:: Goal of the exercise ::
Scan the records for "ランニングキャップ". Report each line that includes it.

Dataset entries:
--- START ---

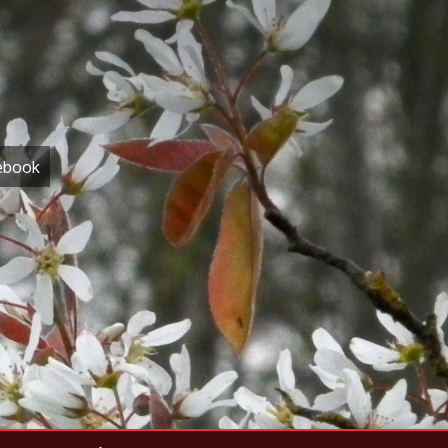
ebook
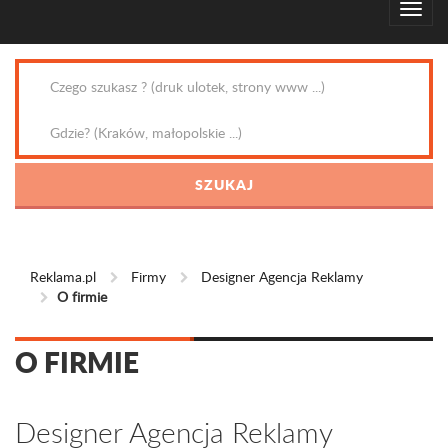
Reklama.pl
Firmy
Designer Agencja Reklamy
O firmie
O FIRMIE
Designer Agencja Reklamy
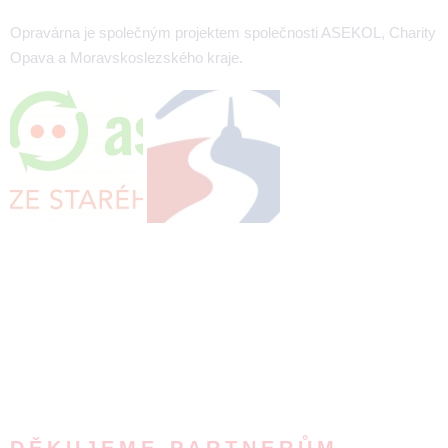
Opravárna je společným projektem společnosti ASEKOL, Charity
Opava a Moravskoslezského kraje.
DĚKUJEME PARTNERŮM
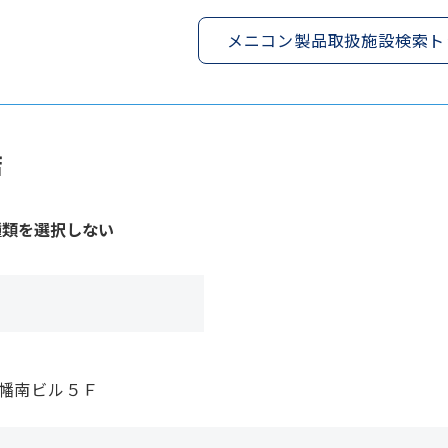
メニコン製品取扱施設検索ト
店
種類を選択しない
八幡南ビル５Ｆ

--- END ---
--- START ---

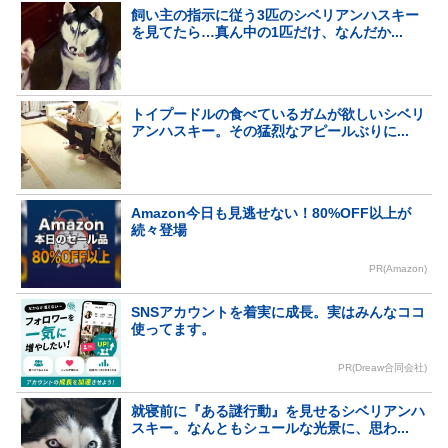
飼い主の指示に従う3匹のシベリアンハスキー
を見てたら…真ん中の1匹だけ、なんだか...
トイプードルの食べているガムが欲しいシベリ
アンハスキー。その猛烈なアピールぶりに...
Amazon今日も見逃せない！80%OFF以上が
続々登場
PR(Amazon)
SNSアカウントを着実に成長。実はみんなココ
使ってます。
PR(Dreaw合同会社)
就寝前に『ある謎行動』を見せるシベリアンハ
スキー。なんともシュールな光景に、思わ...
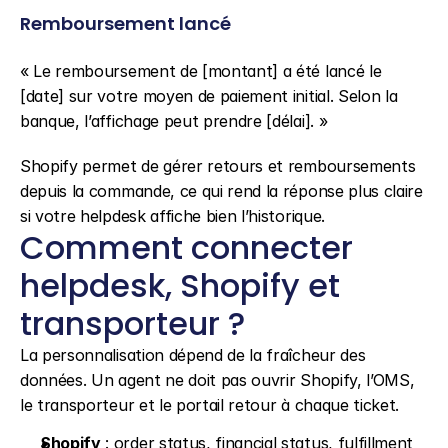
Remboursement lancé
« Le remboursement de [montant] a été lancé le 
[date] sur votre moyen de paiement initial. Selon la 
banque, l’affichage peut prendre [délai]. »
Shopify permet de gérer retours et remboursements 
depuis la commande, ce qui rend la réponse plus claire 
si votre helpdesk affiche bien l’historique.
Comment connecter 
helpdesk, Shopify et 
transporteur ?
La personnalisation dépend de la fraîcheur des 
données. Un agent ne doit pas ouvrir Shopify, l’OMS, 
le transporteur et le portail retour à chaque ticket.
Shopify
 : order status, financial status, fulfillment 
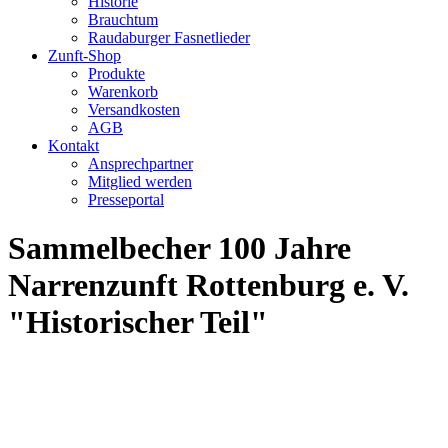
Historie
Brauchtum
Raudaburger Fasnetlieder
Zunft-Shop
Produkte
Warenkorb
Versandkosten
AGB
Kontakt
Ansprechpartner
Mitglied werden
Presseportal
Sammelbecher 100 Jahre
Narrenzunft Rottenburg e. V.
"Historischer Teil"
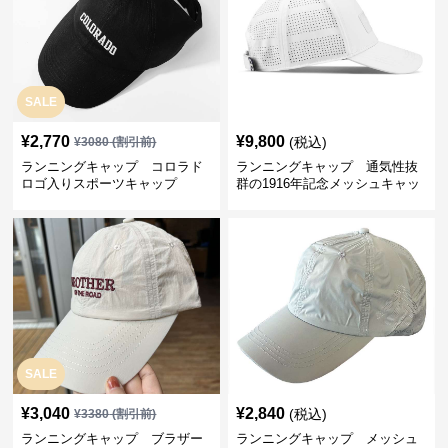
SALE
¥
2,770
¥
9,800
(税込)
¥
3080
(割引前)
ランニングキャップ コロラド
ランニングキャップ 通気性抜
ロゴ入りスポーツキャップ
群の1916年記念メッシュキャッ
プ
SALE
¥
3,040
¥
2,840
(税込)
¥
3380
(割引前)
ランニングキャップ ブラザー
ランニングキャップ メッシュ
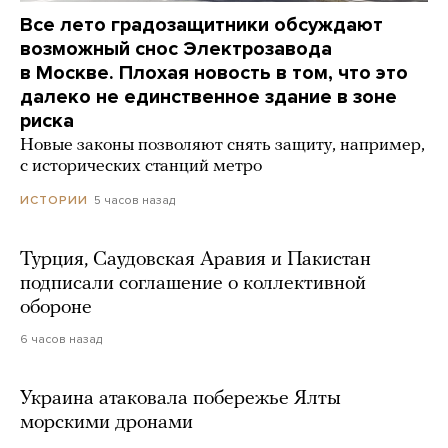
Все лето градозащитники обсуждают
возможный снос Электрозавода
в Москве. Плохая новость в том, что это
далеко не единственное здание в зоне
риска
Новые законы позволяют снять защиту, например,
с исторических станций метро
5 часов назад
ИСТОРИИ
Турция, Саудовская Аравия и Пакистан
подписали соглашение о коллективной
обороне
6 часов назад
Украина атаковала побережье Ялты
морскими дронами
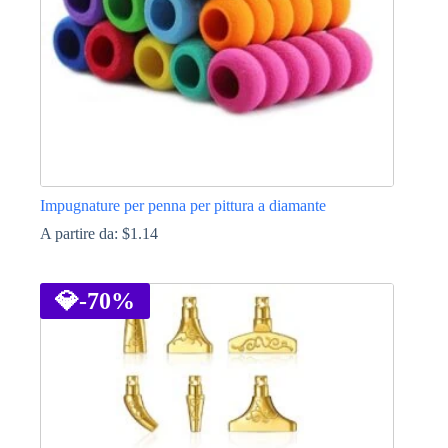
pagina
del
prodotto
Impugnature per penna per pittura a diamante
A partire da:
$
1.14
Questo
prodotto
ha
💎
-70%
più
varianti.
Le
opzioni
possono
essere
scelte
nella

--- END ---

:: Exercise result ::
ランニングキャップ コロラド
ランニングキャップ 通気性抜
ランニングキャップ ブラザー
ランニングキャップ メッシュ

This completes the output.